1. The role of the decoder layer

As the constituent unit of the decoder, each decoder layer performs feature extraction operations toward the target direction according to the given input, that is, the decoding process.

Code:

class DecoderLayer(nn.Module):
    def __init__(self, size, self_attn, src_attn, feed_forward, dropout):
    '''
        size: 词嵌入维度大小,也代表解码器的尺寸
        self_attn: 多头自注意力对象,也就是说这个注意力机制需要 Q=K=V
        src_attn: 多头注意力对象,这里 Q!=K=V
        feed_forward: 前馈全连接层
    '''
        super(DecoderLayer, self).__init__()
    
        self.size = size
        self.self_attn = self_attn
        self.src_attn = src_attn
        self.feed_forward = feed_forward
        self。dropout = dropout
        self.sublayer = clones(SublayerConnection(size, dropout),3)

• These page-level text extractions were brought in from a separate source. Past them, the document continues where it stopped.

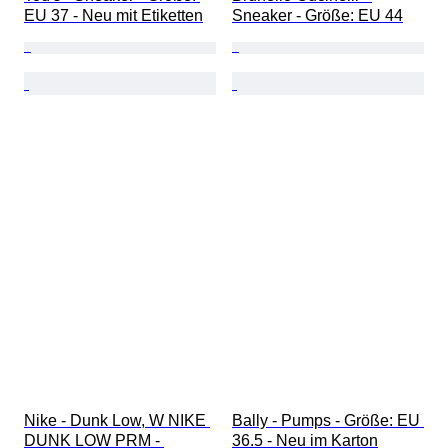
EU 37 - Neu mit Etiketten
Sneaker - Größe: EU 44
Nike - Dunk Low, W NIKE 
Bally - Pumps - Größe: EU 
DUNK LOW PRM - 
36.5 - Neu im Karton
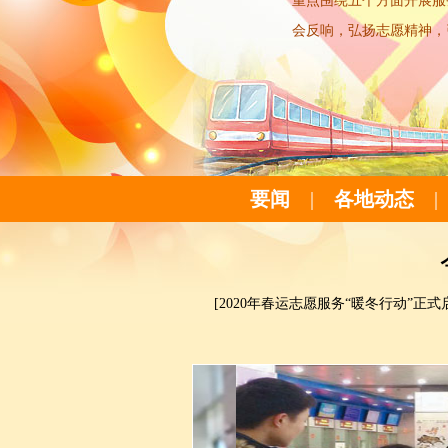
重点围绕五个方面开展服
会反响，弘扬志愿精神，
要闻
|
各地动态
|
[2020年春运志愿服务“暖冬行动”正式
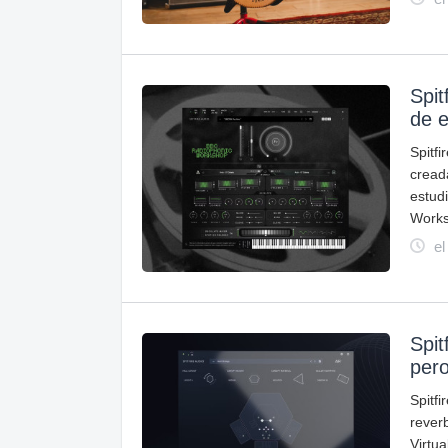
Spit
de e
Spitf
cread
estud
Works
el
Spit
pero
Spitf
rever
Virtua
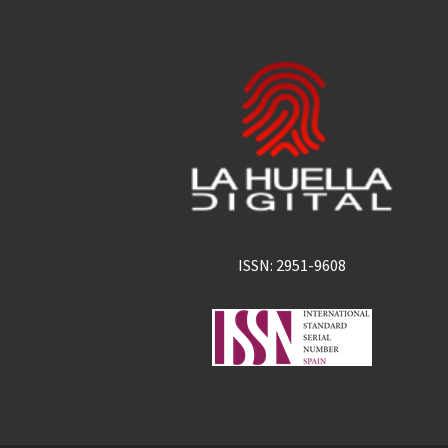
ISSN: 2951-9608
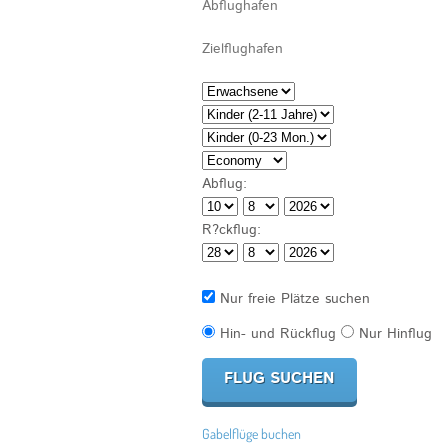
Abflug:
R?ckflug:
Nur freie Plätze suchen
Hin- und Rückflug
Nur Hinflug
Gabelflüge buchen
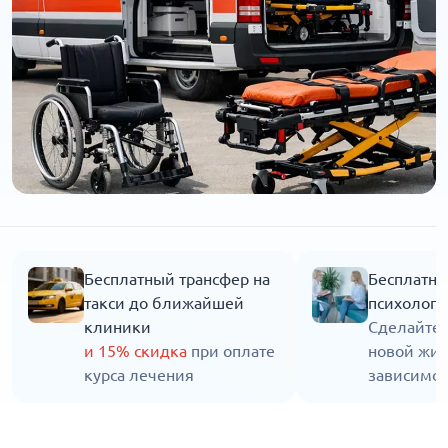
Бесплатный трансфер на
Бесплатна
такси до ближайшей
психолога
клиники
Сделайте 
и 15% скидка
при оплате
новой жиз
курса лечения
зависимос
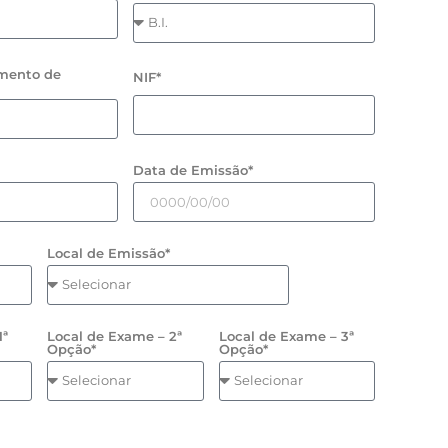
mento de
NIF*
Data de Emissão*
Local de Emissão*
1ª
Local de Exame – 2ª
Local de Exame – 3ª
Opção*
Opção*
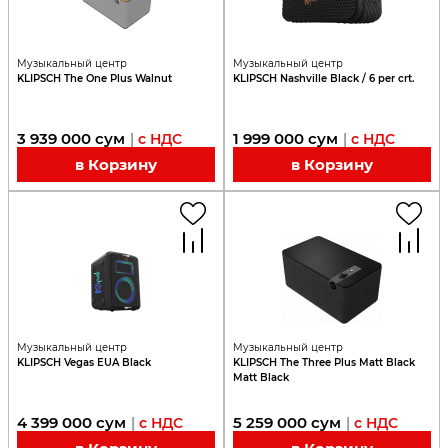
Музыкальный центр
Музыкальный центр
KLIPSCH The One Plus Walnut
KLIPSCH Nashville Black / 6 per crt.
3 939 000
сум
1 999 000
сум
|
с НДС
|
с НДС
в Корзину
в Корзину
Музыкальный центр
Музыкальный центр
KLIPSCH Vegas EUA Black
KLIPSCH The Three Plus Matt Black
Matt Black
4 399 000
сум
5 259 000
сум
|
с НДС
|
с НДС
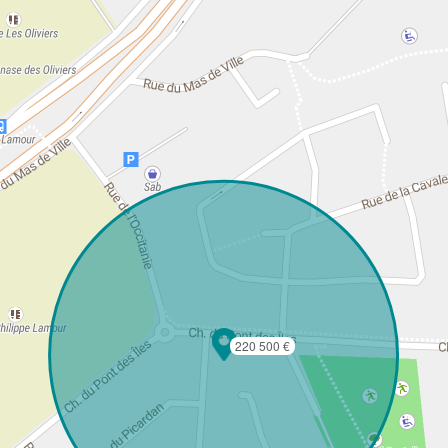
220 500 €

    def forward(self, x, memory, source_mask, target_mask):
    '''
        x: 上一层的输入
        memory: 来自编码器的语义存储变量memory
        source_mask: 源数据掩码张量
        target_mask: 目标数据掩码张量
    '''
        m = memory
        # 使用target_mask,为了将编码时未来的信息遮掩
        x = self.sublayer[0](x, lambda x: self.self_attn(x, x, x, target_mask))
        # 使用source_mask,为了遮掩掉对结果信息无用的数据
        x = self.sublayer[1](x, lambda x: self.src_attn(x, m, m, source_mask))
        # 最终输出由编码器输入和目标数据一同作用的特征提取结果
        return self.sublayer[2](x, self.feed_forward)
    
    

2. Decoder function

Based on the result of the encoder and the result of the previous prediction, the next possible value is represented by a feature

Code implementation: (actually a stack of decoder layers)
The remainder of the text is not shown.